Hera is, along with DART, a planetary defense mission and both are integrated into the AIDA (Asteroid Impact and Deflection Assessment) collaboration. With them, the two space agencies intend to demonstrate the technology capable of deflecting asteroids to protect the Earth from a possible impact.
There is already enough data on DART’s feat thanks to its camera and a small Italian satellite (LICIACube) that detached from the ship a few days before and obtained images of the plume of fragments ejected in the collision, in addition to the view of several telescopes. .
However, crucial information is missing to really understand what happened there and to fine-tune models for deflecting asteroids. Hera, in which some 100 European companies and institutes participated – in addition to the Japanese agency JAXA – will have to answer, for example, whether a crater was formed on Dimorphos or the collision globally deformed the asteroid.
“DART’s impact was like the first episode of a cosmic adventure: a spectacular flash seen across space that left scientists wondering: what happened next?”said Patrick Michel, principal investigator of Hera.
The size of a shoe box
That is why Hera, led by OHB System AG from Germany, and its two small satellites the size of a shoe box (cubesats) now begin this long journey. Loaded with 12 instruments – the guidance, navigation and control system has been led by the Spanish GMV -, it will be in the vicinity of these asteroids for six months.
Named in honor of the Greek goddess of marriage, the mission will precisely determine their size and mass – the latter essential to measuring the effectiveness of the diversion – and will analyze the composition of their surfaces, as well as their thermal characteristics.
It will also measure the structure of its interiors by means of a radar on board one of the two cubesats that will detach from the main probe, and the gravitational field of the system with the help of a gravimeter made by the Spanish company EMXYs and the Royal Observatory from Belgium.
These cubesats are called Juventas, in Roman mythology the daughter of Hera, and Milani, in memory of the now deceased scientist Andrea Milani, who two decades ago contributed greatly to devising this mission that at that time seemed like science fiction and which bore the name of Don. Quixote -the two ships were called Hidalgo and Sancho-.
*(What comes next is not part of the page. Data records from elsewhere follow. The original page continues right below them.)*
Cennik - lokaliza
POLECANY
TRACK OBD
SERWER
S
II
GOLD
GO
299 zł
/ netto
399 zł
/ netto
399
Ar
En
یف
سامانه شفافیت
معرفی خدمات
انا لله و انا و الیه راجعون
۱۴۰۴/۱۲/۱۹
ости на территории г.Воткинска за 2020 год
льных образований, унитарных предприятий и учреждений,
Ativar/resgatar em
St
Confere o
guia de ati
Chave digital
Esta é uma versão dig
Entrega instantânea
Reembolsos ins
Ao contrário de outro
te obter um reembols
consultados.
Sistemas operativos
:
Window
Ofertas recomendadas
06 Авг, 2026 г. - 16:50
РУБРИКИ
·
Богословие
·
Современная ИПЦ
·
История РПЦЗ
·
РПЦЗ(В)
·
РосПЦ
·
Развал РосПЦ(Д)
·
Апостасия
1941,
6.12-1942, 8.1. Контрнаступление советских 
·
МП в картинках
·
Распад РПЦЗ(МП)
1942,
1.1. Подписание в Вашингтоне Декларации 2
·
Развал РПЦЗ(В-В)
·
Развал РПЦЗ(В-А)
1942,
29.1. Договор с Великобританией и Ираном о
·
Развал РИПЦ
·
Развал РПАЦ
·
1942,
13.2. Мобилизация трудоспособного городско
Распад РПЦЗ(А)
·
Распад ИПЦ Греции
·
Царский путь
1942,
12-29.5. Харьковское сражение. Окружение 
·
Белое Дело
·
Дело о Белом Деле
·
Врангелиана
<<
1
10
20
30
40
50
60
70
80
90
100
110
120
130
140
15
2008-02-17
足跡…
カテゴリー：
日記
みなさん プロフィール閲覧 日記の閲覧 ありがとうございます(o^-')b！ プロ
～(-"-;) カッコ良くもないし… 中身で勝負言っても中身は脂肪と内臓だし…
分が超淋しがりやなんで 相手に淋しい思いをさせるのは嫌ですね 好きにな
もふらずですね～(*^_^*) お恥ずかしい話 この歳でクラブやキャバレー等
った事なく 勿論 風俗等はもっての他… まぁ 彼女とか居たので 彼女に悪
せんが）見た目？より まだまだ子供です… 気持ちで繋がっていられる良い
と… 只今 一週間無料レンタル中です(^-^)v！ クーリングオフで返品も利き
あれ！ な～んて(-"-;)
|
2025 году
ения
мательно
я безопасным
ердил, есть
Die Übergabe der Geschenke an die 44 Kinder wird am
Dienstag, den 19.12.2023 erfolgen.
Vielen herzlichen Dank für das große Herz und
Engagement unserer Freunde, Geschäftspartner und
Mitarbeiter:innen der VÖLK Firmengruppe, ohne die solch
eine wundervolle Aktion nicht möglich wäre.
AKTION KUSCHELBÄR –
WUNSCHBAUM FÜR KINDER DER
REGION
The first to separate very slowly from Hera – at 2 centimeters per second – will be Juventas and a week later Milani will do so, at the end of 2026 or beginning of 2027Franco Pérez, Spanish systems engineer at ESA and responsible for the two cubesats, told EFE.
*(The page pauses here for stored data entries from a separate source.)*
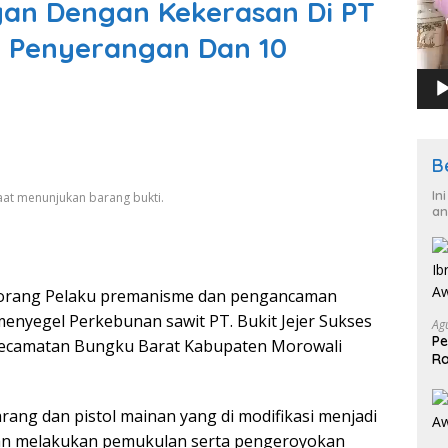
an Dengan Kekerasan Di PT
u Penyerangan Dan 10
B
In
aat menunjukan barang bukti.
an
 orang Pelaku premanisme dan pengancaman
enyegel Perkebunan sawit PT. Bukit Jejer Sukses
Ag
Pe
 Kecamatan Bungku Barat Kabupaten Morowali
Ra
2
ang dan pistol mainan yang di modifikasi menjadi
an melakukan pemukulan serta pengeroyokan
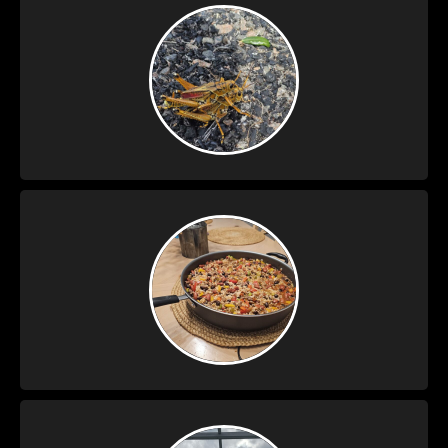
Davenport Dag 24
Vrijdag 7 Augustus –
Davenport Dag 23
Donderdag 6 Augustus
– Davenport Dag 22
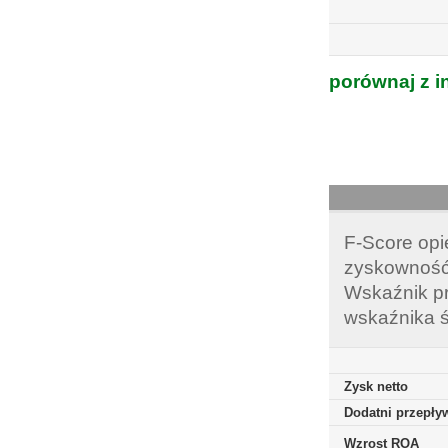
porównaj z i
F-Score opi
zyskowność,
Wskaźnik pr
wskaźnika ś
Zysk netto
Dodatni przepływ
Wzrost ROA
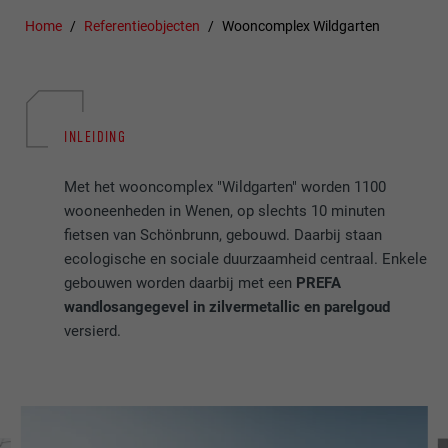
Home
Referentieobjecten
Wooncomplex Wildgarten
INLEIDING
Met het wooncomplex "Wildgarten" worden 1100
wooneenheden in Wenen, op slechts 10 minuten
fietsen van Schönbrunn, gebouwd. Daarbij staan
ecologische en sociale duurzaamheid centraal. Enkele
gebouwen worden daarbij met een
PREFA
wandlosangegevel in zilvermetallic en parelgoud
versierd.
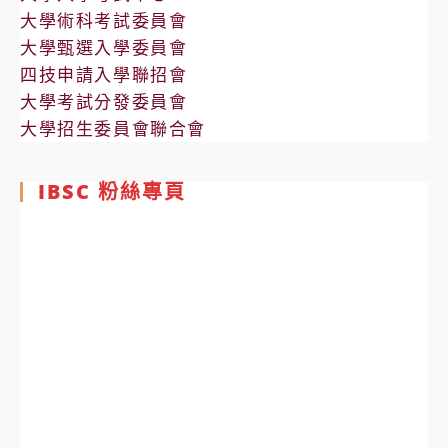
大學術科考試委員會
大學甄選入學委員會
四技申請入學聯招會
大學考試分發委員會
大學招生委員會聯合會
IBSC 粉絲專頁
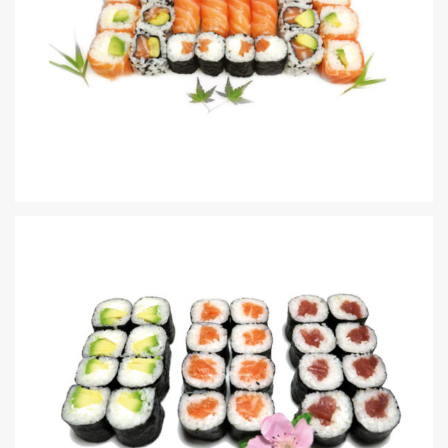
SAUMON CLASS
21,50€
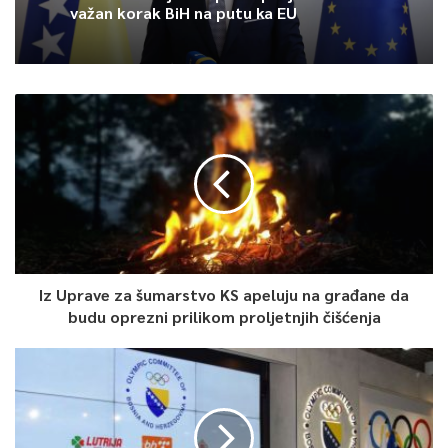
označava kraj dnevnog posta. Budite i ove godine uz
važan korak BiH na putu ka EU
Ramazanski program TVSA
Iz Uprave za šumarstvo KS apeluju na građane da
budu oprezni prilikom proljetnjih čišćenja
0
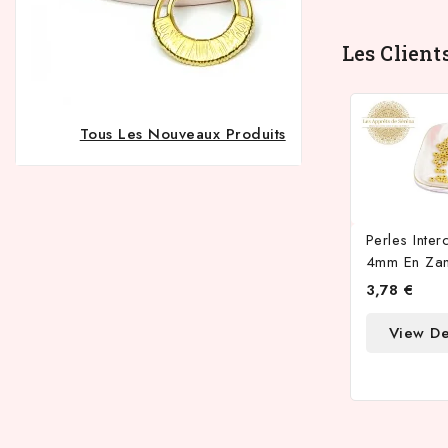
Les Client
Tous Les Nouveaux Produits
Perles Inter
4mm En Za
3,78 €
View De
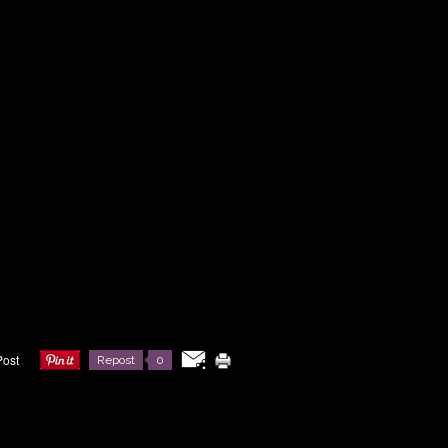
Repost
0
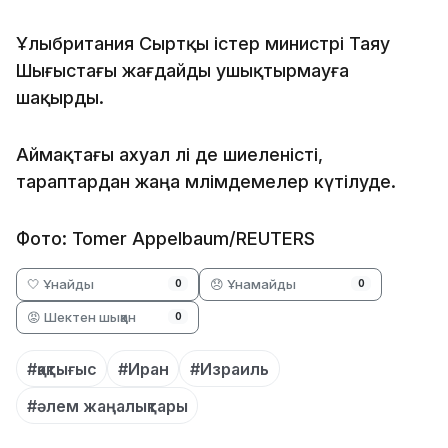
Ұлыбритания Сыртқы істер министрі Таяу
Шығыстағы жағдайды ушықтырмауға
шақырды.
Аймақтағы ахуал әлі де шиеленісті,
тараптардан жаңа мәлімдемелер күтілуде.
Фото: Tomer Appelbaum/REUTERS
🤍 Ұнайды
😞 Ұнамайды
0
0
😡 Шектен шыққан
0
#қақтығыс
#Иран
#Израиль
#әлем жаңалықтары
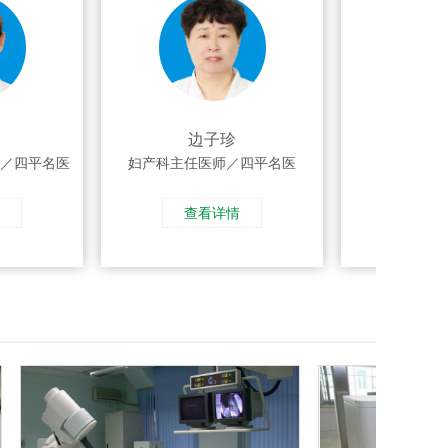
边子珍
王洪
四平名医
妇产科主任医师／四平名医
核医学科
查看详情
查看详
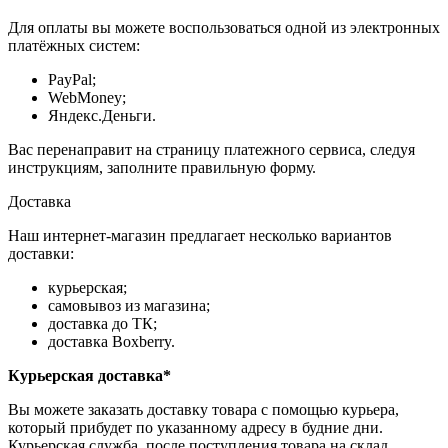
Для оплаты вы можете воспользоваться одной из электронных
платёжных систем:
PayPal;
WebMoney;
Яндекс.Деньги.
Вас перенаправит на страницу платежного сервиса, следуя
инструкциям, заполните правильную форму.
Доставка
Наш интернет-магазин предлагает несколько вариантов
доставки:
курьерская;
самовывоз из магазина;
доставка до ТК;
доставка Boxberry.
Курьерская доставка*
Вы можете заказать доставку товара с помощью курьера,
который прибудет по указанному адресу в будние дни.
Курьерская служба, после поступления товара на склад,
The intention is for the mission to end with the ship and its two small satellites landing on one of the two asteroids.
bricks of the planets
Asteroids are the “bricks” with which the planets were formed when the Solar System developed and those that did not manage to stick to one of these bodies have traveled through space ever since. There are millions of them and they are centimeters, meters and even kilometers long, and more or less dangerous.
Some 36,000 are classified as NEOs – near-Earth objects – which implies that their orbits pass close, in astronomical terms, to the Earth’s orbit, according to data from ESA’s Near-Earth Object Monitoring Coordination Center (NEOCC). .
It is on these, due to their possible danger, that the focus is placed. The Didymos system is in this category.